**Exercise brief**
Starting at the line that contains "nl (1249, 139)", transcribe every remaining line of the entries exactly, including the last one.

□ □ □ □ □ □ □

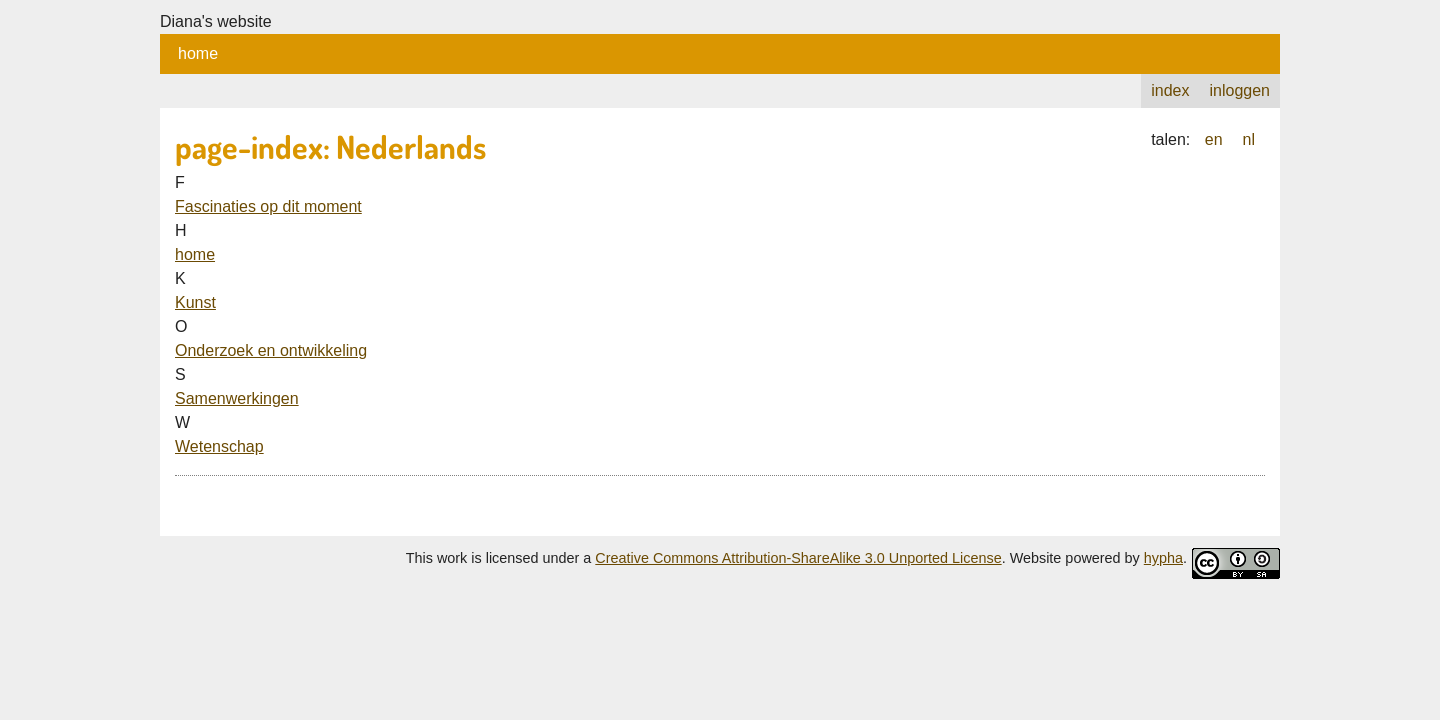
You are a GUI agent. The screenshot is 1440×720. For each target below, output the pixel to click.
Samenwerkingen (237, 398)
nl (1249, 139)
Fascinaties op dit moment (268, 206)
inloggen (1240, 90)
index (1170, 90)
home (198, 53)
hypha (1163, 558)
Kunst (195, 302)
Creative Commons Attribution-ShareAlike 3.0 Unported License (798, 558)
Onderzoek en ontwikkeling (271, 350)
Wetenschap (219, 446)
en (1214, 139)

□ □ □ □ □ □ □

**Result for this task**
nl (1249, 139)
Fascinaties op dit moment (268, 206)
inloggen (1240, 90)
index (1170, 90)
home (198, 53)
hypha (1163, 558)
Kunst (195, 302)
Creative Commons Attribution-ShareAlike 3.0 Unported License (798, 558)
Onderzoek en ontwikkeling (271, 350)
Wetenschap (219, 446)
en (1214, 139)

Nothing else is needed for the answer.